Our “competitors” had equally wonderful dishes, and everything was paired with wine. For the main course, David and my son prepared stuffed zucchini served two ways, one with local chorizo and one with local sausage. They were combined with onions, garlic and dried Roma tomatoes over a smear of homemade roasted Anaheim and sweet pepper coulis. Fantastic!
The third course consisted of both a cheese course and dessert, prepared by my husband and youngest son. Five different local cheeses were served as a cheese plate, and was accompanied by local raw honey, local wild pepper jelly and a seeded ciabatta and sourdough baguette from Chicken Bridge Bakery. For dessert, there was a lovely local chocolate mousse, topped with Chapel Hill toffee crumble and Chapel Hill chocolate nibs. It was a perfect way to end the meal.
There were no winners in our “Top Chef” challenge, because we determined that all the teams’ dishes turned out great. Still, we thoroughly enjoyed the competition.

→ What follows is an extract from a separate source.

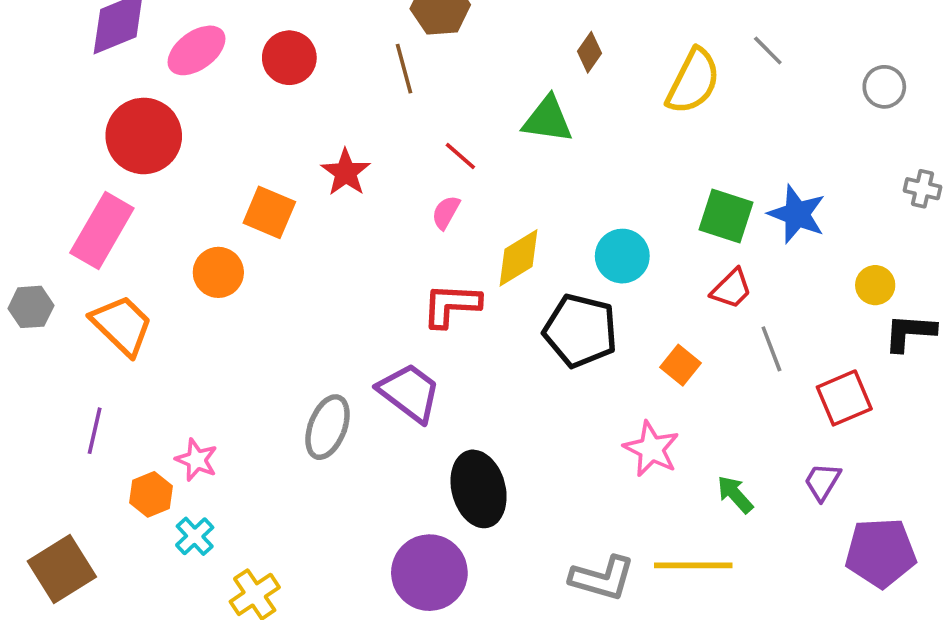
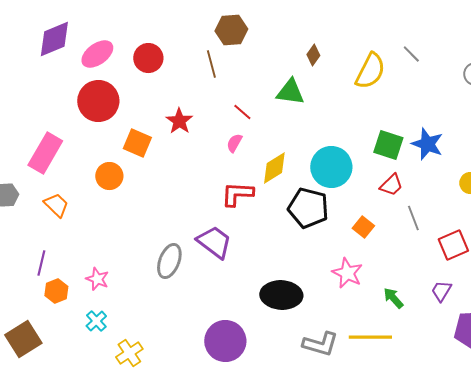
red circle: (144, 136) -> (98, 101), moved
cyan circle: (622, 256) -> (331, 167), size x1.4
orange trapezoid: (122, 325) -> (56, 205), size x0.7
black ellipse: (479, 489) -> (281, 295), moved, turned -72
orange hexagon: (151, 494) -> (56, 291), moved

Our food adventure continued the next day when we went to the Saxapahaw General Store, owned by Chef Jeff Barney. Despite what they say about eating in restaurants located next to gas stations, this popular eatery prides itself in its logo – “Saxapahaw General Store, your five-star-gas station.” Built in a restored cotton mill, the Saxapahaw General Store is known for their homemade biscuits, and serves fresh, local food products. I settled for a bacon, egg and cheese on a homemade biscuit with a side of creamy grits. You can’t get more Southern than that.
After breakfast we took a walk towards the end of the old mill building where the Left Bank Butchery was housed. The smell of smoked meats hung in the air, and I was amazed at the amount of meats and products they carried. Left Bank Butchery is “a whole animal butchery.” They buy whole, heritage breed animals from local farms, and they utilize all of the animal in order to produce outstanding and sustainable food. David bought some thick cut, smoky bacon for our breakfast the next day, along with some pork belly. I have to say that both were fabulous.
Our last night was a taste of Long Island, and David and Lisa treasured the items we brought with us from Mr. Sausage – peppercorn cheese, soppressata, antipasto and of course, ravioli. First up was a burrata and black truffle ravioli. We sautéed some wild mushrooms in butter and olive oil, and this became our sauce. The second ravioli was one of Lisa’s favorites, a zucchini blossom ravioli simply dressed with a drizzle of good extra virgin olive oil.
Our trip to North Carolina turned out to truly be an adventure in food. Upon my return however, it was back to the gym and to Kala Luna in Huntington for my pineapple kale drink.